## EXERCISE OBJECTIVE
Below are the records; extract from them the line containing "デジタルアーカイブの技術要素（TEI・RDF など）を1要" to the line containing "аналогичными", both lines included, exactly and with no pictures.

━━ SOURCE INFORMATION ━━

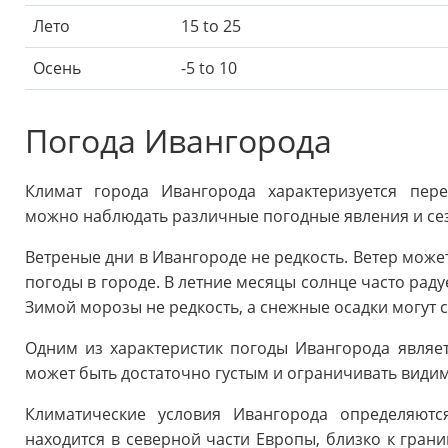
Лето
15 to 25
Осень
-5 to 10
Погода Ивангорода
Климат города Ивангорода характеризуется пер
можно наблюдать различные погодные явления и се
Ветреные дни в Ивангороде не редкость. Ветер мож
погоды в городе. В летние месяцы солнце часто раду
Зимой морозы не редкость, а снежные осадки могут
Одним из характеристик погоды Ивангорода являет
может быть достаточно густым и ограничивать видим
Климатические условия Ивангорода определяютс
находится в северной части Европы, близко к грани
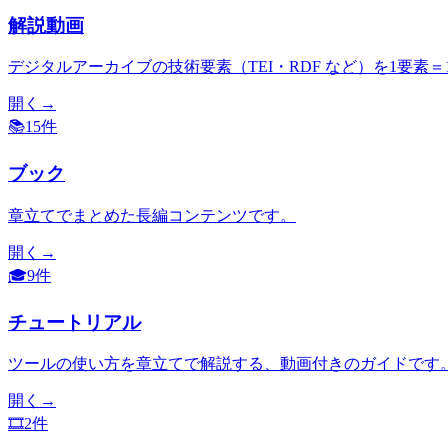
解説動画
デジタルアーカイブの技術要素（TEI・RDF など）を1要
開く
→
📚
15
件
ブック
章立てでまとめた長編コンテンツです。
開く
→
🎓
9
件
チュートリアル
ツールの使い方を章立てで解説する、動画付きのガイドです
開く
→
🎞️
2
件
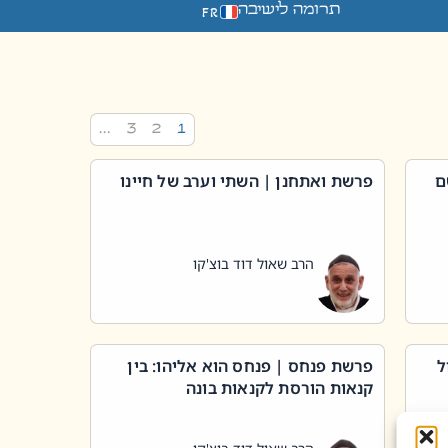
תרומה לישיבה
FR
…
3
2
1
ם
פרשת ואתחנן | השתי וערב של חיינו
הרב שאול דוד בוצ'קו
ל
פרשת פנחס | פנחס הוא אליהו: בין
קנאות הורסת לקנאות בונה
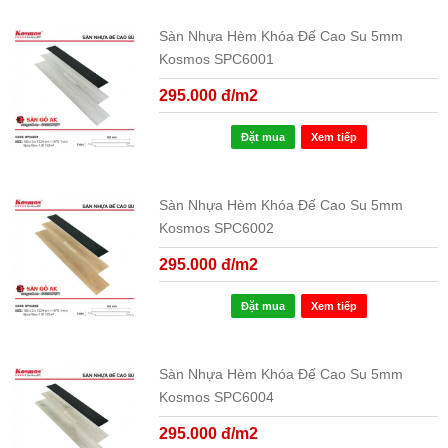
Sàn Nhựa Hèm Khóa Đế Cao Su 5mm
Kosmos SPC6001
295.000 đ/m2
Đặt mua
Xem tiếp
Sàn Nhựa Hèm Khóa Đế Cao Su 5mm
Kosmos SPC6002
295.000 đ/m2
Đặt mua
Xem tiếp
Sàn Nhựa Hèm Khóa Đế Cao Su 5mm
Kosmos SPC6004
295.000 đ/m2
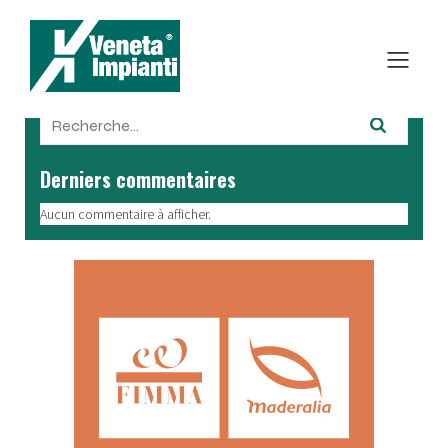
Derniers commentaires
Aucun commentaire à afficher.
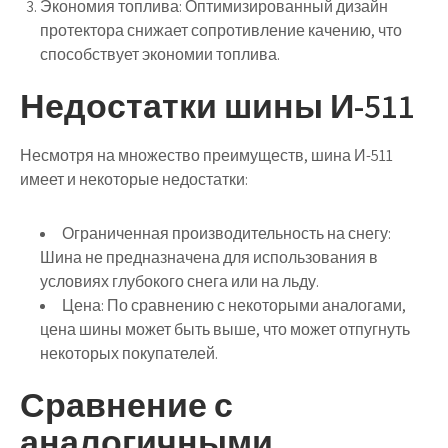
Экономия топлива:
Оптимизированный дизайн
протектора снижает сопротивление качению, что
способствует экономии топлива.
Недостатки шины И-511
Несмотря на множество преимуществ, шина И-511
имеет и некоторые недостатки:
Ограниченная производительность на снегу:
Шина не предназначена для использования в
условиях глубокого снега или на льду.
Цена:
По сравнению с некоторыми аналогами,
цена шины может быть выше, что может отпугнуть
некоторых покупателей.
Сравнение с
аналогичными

━━━
━━ SOURCE INFORMATION ━━

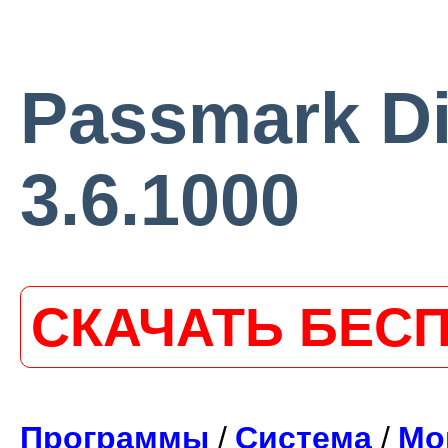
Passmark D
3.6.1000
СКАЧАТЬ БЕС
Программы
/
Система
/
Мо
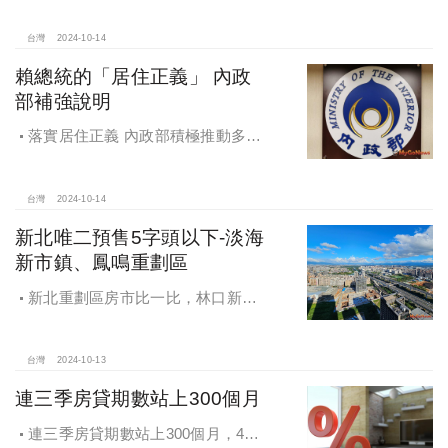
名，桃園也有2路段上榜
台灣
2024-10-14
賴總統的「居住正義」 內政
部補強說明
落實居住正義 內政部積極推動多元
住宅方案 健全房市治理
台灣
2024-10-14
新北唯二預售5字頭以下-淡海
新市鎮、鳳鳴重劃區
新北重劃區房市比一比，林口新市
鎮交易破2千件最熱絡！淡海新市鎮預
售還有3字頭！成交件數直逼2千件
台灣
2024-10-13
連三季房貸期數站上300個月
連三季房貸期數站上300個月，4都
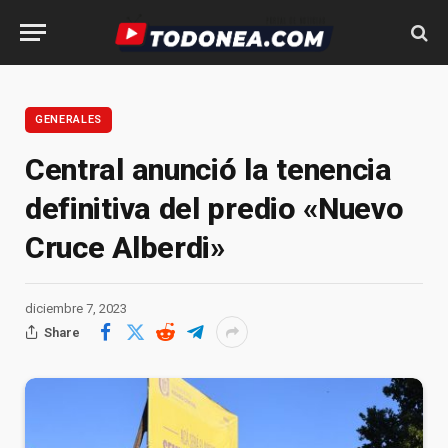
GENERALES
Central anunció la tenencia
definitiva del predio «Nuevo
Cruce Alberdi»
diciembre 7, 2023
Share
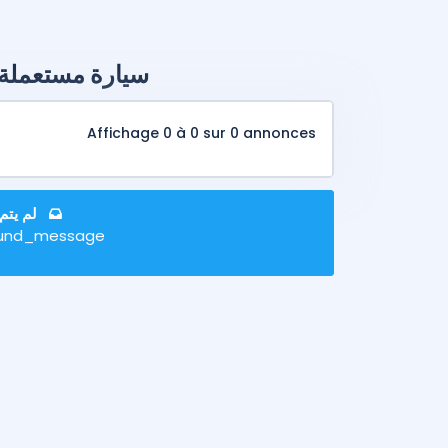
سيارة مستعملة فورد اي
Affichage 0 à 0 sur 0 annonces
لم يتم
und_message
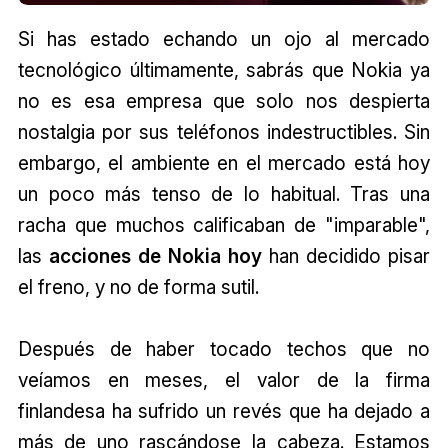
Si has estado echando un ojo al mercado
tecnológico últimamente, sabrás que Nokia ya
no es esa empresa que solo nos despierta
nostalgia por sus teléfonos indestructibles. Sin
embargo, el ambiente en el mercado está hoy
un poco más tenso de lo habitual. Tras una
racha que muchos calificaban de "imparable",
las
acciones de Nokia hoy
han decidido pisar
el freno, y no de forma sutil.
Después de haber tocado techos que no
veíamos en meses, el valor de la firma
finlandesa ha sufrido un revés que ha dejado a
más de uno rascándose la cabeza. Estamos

━━━

## WRITTEN REPLY
デジタルアーカイブの技術要素（TEI・RDF など）を1要
開く
→
📚
15
件
ブック
章立てでまとめた長編コンテンツです。
開く
→
🎓
9
件
チュートリアル
ツールの使い方を章立てで解説する、動画付きのガイドです
開く
→
🎞️
2
件
תרומה לישיבה
FR
…
3
2
1
ם
פרשת ואתחנן | השתי וערב של חיינו
הרב שאול דוד בוצ'קו
ל
פרשת פנחס | פנחס הוא אליהו: בין
קנאות הורסת לקנאות בונה
Sàn Nhựa Hèm Khóa Đế Cao Su 5mm
Kosmos SPC6001
295.000 đ/m2
Đặt mua
Xem tiếp
Sàn Nhựa Hèm Khóa Đế Cao Su 5mm
Kosmos SPC6002
295.000 đ/m2
Đặt mua
Xem tiếp
Sàn Nhựa Hèm Khóa Đế Cao Su 5mm
Kosmos SPC6004
295.000 đ/m2
Derniers commentaires
Aucun commentaire à afficher.
Экономия топлива:
Оптимизированный дизайн
протектора снижает сопротивление качению, что
способствует экономии топлива.
Недостатки шины И-511
Несмотря на множество преимуществ, шина И-511
имеет и некоторые недостатки:
Ограниченная производительность на снегу:
Шина не предназначена для использования в
условиях глубокого снега или на льду.
Цена:
По сравнению с некоторыми аналогами,
цена шины может быть выше, что может отпугнуть
некоторых покупателей.
Сравнение с
аналогичными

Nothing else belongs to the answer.